A little over four years ago I went up to the mountains to visit an old friend. During our visit, she told me about her ‘celebration color’. Each year she would choose a specific color and when she saw something in that color it would fill her with happiness. She surrounded herself with that color as a remembrance of joy.
I love how God gifts us with creativity in different seasons and for different reasons, so I asked God to help me be more focused and maybe even creative; not one of my strengths.
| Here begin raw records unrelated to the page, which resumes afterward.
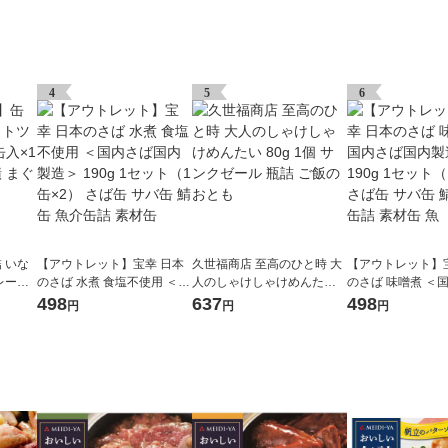
4
5
6
 いな
【アウトレット】宝幸 日本
久世福商店 至高のひと時 大
【アウトレット】
レーク
のさば 水煮 食塩不使用 ＜国
人のしゃけしゃけめんたい 8
のさば 味噌煮 ＜
ツナ缶
内さば国内製造＞ 190g 1セ
0g 1個 サンクゼール 瓶詰 ご
内製造＞ 190g 1
498
637
498
円
円
円
ット（1缶×2） さば缶 サバ
飯のおとも
缶×2） さば缶 サ
缶 鯖缶 魚介缶詰 素材缶
魚介缶詰 素材缶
He gave me a word. COURAGE
Wow! Courage. That’s a big word. As I contemplated the word courage over and over, God gave me direction. There were all sorts of new things I was encountering that year: saying goodbye to kids who were moving out, living as a newly single person after 20 years, finishing my bachelor’s degree, thinking about a new job. It was a perfect word for that season, and God gave me all the courage I needed.
This led me into a season of GRATITUDE, the next year’s word. Boy was I grateful. I was so full. God had seen me through so many difficult moments, how could I not be grateful? I flew through the year with an attitude of gratitude.
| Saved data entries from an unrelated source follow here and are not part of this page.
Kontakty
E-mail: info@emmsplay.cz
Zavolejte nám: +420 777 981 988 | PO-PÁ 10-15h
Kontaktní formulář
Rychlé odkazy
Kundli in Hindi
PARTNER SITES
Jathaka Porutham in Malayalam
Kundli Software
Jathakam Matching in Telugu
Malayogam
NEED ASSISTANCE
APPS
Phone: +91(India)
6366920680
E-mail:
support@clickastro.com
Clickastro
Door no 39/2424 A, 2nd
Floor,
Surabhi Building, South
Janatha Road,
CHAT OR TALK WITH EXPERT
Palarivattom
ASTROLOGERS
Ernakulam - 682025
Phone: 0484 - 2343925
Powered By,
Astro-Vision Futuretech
Year three was JOY. This was an exciting word for me. What did God have in store for me this year? As I walked into this new season with anticipation, He truly blew my socks off. After finishing school and a career of 23 years, He moved me into a new job that used my skills and abilities, and where I was able to share freely the reason for the joy I have. My youngest child went away to school which left me home with an empty nest, but my nest wasn’t empty, because my heart was full.
Last year’s word was a little more demure. ABANDON. This word can be taken two ways;
- Leave something behind, and
- Give up control.
As the year began I thought more about the latter, what did I need to give up control of? I think God had both meanings in mind. I’ve given up control of certain things that I needed to surrender to my King, but I also had to leave something behind. Not as fun as joy, but I believe the harvest of my abandon this year will be bountiful.
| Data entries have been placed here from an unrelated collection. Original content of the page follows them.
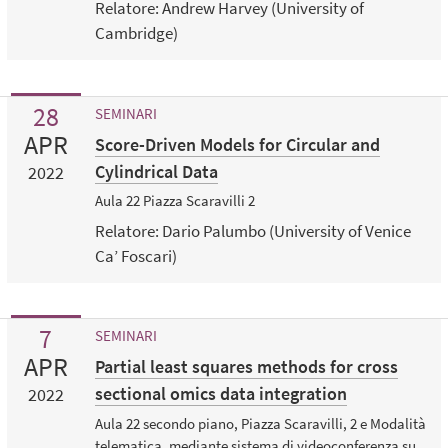
Relatore: Andrew Harvey (University of
Cambridge)
28
SEMINARI
APR
Score-Driven Models for Circular and
Cylindrical Data
2022
Aula 22 Piazza Scaravilli 2
Relatore: Dario Palumbo (University of Venice
Ca’ Foscari)
7
SEMINARI
APR
Partial least squares methods for cross
sectional omics data integration
2022
Aula 22 secondo piano, Piazza Scaravilli, 2 e Modalità
telematica, mediante sistema di videoconferenza su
This brings me to my word for this year. DISCIPLINE.
As I said, I am not so excited about this one; less one thought. If God has directed me to this word, then He has an amazing plan and I need to be willing to walk through difficult places to see His handiwork.
Is God directing you somewhere as we begin a new year? Take a moment today to be still before Him and listen to His voice as He directs you to how you should be…just living the thing.